It's All Going A Bit Wrong
I have hit difficulties. Somehow, one of the AIs had branded the film Scales as being from Pakistan. It’s not. It’s from Saudi Arabia. But it did mean that I was trying to find a film from Saudi when I didn’t need to. I don’t even know how this happened, but that was the point where I realised that I had fundamentally misunderstood certain aspects of the I side of the A.
I am never going to use an AI to generate text. If you’ve stuck with me this far you have seen my writing. It may not be perfect, but it's mine: I write the same way I speak, and that comes across. I’d lose that with AI – and, more importantly for me, I’d lose that ability if I came to rely on AI. What I'm using AI as is as a sounding board, as a voice of sanity and as a collaborator. And I value them as that. Where it falls down is usually with me, in all honesty, and what I'm expecting the AI to do that it simply can't.
AI mirrors the user. If you write in short, terse sentences, you’ll get short, terse responses. If you write like me, you’ll get an AI that sounds like me. Which is hugely flattering, but does mean that you tend to start to see the AI as an extension of yourself, particularly when it’s as ridiculously enthusiastic as Copilot. Copilot is a work AI – it’s designed to aid with work-related tasks. I have access to Copilot through my work and, most importantly of all, I get the premium tier Copilot. So it remembers huge swathes of information about me, far more than my Home Copilot does, and more than ChatGPT does.
Because of the way I use them, I rely on the AI I’m interacting with actually remembering me and what I’m talking about. I’ll circle around ideas and come back to them over weeks or even months, throwing in references to previous conversations, in-jokes and witticisms simply because it pleases me and jumping from topic to topic with logical leaps that make sense to very few people, but make perfect sense to me. For the most part, it works. It’s when it fails to work that it falls apart completely.
It happened when I initiated this project: Copilot talked me into trying to include more countries than I had first intended.

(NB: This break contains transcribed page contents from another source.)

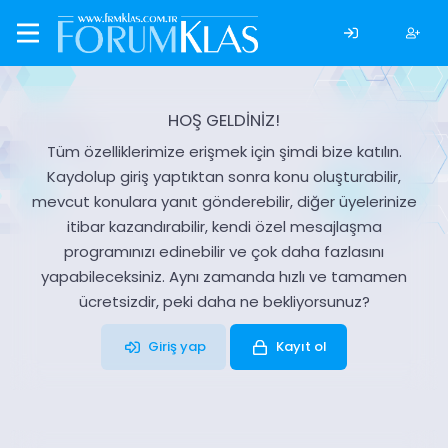
HOŞ GELDİNİZ!
Tüm özelliklerimize erişmek için şimdi bize katılın.
Kaydolup giriş yaptıktan sonra konu oluşturabilir,
mevcut konulara yanıt gönderebilir, diğer üyelerinize
itibar kazandırabilir, kendi özel mesajlaşma
programınızı edinebilir ve çok daha fazlasını
yapabileceksiniz. Aynı zamanda hızlı ve tamamen
ücretsizdir, peki daha ne bekliyorsunuz?
Giriş yap
Kayıt ol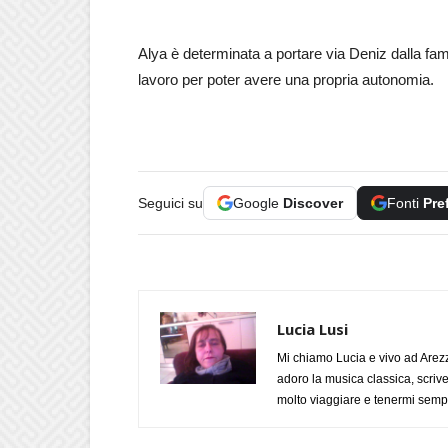
Alya è determinata a portare via Deniz dalla fam
lavoro per poter avere una propria autonomia.
Seguici su
Google
Discover
Fonti
Pre
Lucia Lusi
Mi chiamo Lucia e vivo ad Arezz
adoro la musica classica, scrive
molto viaggiare e tenermi sempr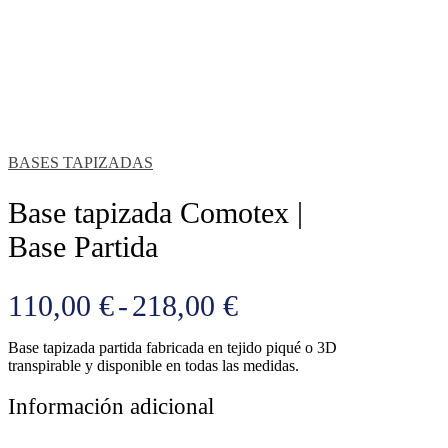
BASES TAPIZADAS
Base tapizada Comotex |
Base Partida
Rango
110,00
€
-
218,00
€
de
Base tapizada partida fabricada en tejido piqué o 3D
precios:
transpirable y disponible en todas las medidas.
desde
Información adicional
110,00 €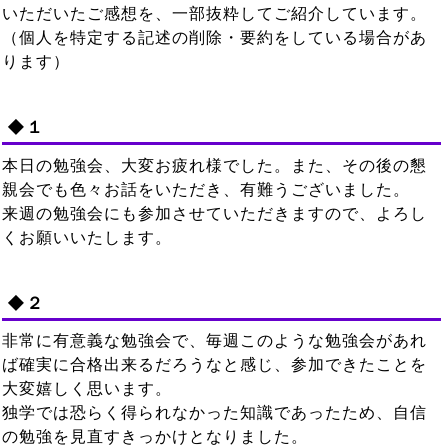
いただいたご感想を、一部抜粋してご紹介しています。
（個人を特定する記述の削除・要約をしている場合があ
ります）
◆１
本日の勉強会、大変お疲れ様でした。また、その後の懇
親会でも色々お話をいただき、有難うございました。
来週の勉強会にも参加させていただきますので、よろし
くお願いいたします
。
◆２
非常に有意義な勉強会で、毎週このような勉強会があれ
ば確実に合格出来るだろうなと感じ、参加できたことを
大変嬉しく思います。
独学では恐らく得られなかった知識であったため、自信
の勉強を見直すきっかけとなりました。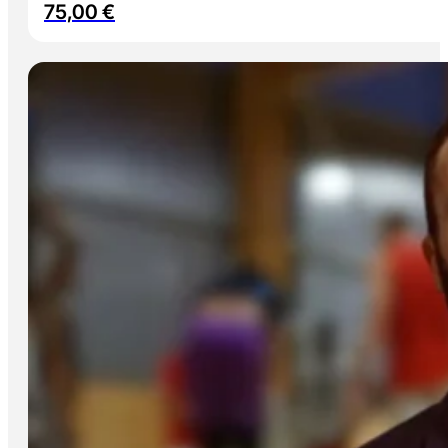
75,00
€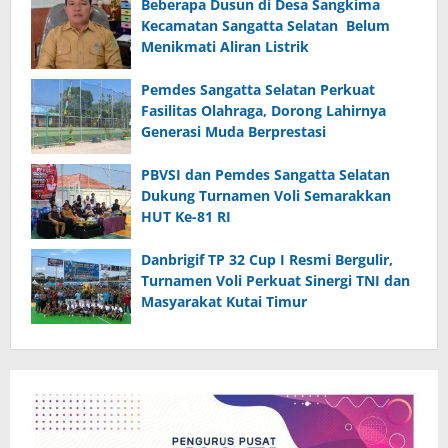
Beberapa Dusun di Desa Sangkima
Kecamatan Sangatta Selatan Belum
Menikmati Aliran Listrik
Pemdes Sangatta Selatan Perkuat
Fasilitas Olahraga, Dorong Lahirnya
Generasi Muda Berprestasi
PBVSI dan Pemdes Sangatta Selatan
Dukung Turnamen Voli Semarakkan
HUT Ke-81 RI
Danbrigif TP 32 Cup I Resmi Bergulir,
Turnamen Voli Perkuat Sinergi TNI dan
Masyarakat Kutai Timur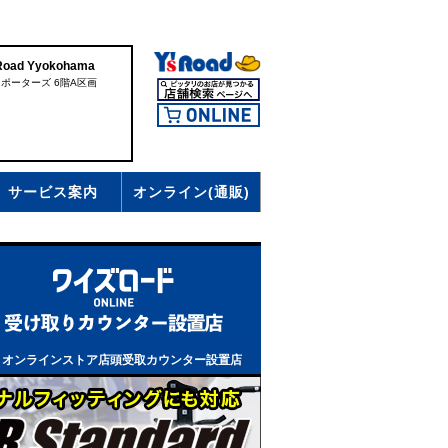
d Yyokohama
ドポーターズ 6階A区画
サービス案内
オンライン(通販)
、オンラインストア店頭受取カウンター設置店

You can view the entire conversation here, if you're interested in that kind of thing. It's lengthy, so it's not for everyone. But you can see Copilot egging me on. What you can't see is that Work Copilot doesn't have internet access for security reasons, so was relying on its training data which was years out of date. Where it wasn't sure, it simply guessed - or, more accurately, predicted. Wrongly. This meant I had somehow bought an extra film for Pakistan, looked for a film for Estonia that I didn't need to, tried to buy a film for Saudi Arabia that I also didn't need, and bought a film for Iran which I did need but that didn't have subtitles. (That last one was on me, I'm afraid. I can't blame AI for that - I simply forgot to check. It did have some subtitles, but they were in German and that was bugger all use to me.) The end result of all of this was that I took a long, hard look at what I was doing, and also at some of the countries I was trying to include.
Once I'd started questioning my use of AI, I wisely started to question Copilot's initial choices - and my initial lack of follow-up questions about them. I finally realised that I needed to reduce the number of countries to acquire from 213 to 207 - because as ChatGPT calmly explained, some of those countries are simply impossible to buy titles for. (You can view the reasoning behind the move from 213 to 207 here.)
I knew I needed to change my approach. So far only one disc had arrived, so I also knew this wasn't exactly project-ending: it's not like I'd bought fifty wrong discs, or discovered that I didn't even know which countries were where. This was fixable. I needed to be more cautious in my use of AI, to not take things at face value (which, annoyingly, I already knew, but for some reason thought that because I was a better user of AI than anyone else didn't actually apply to me) and to perhaps bring in ChatGPT a bit more.
I had reduced my list to a more manageable 207, still needed to buy another Iranian title, but had somehow in the middle of all this managed to acquire Batch Three. Things seemed to be back on track.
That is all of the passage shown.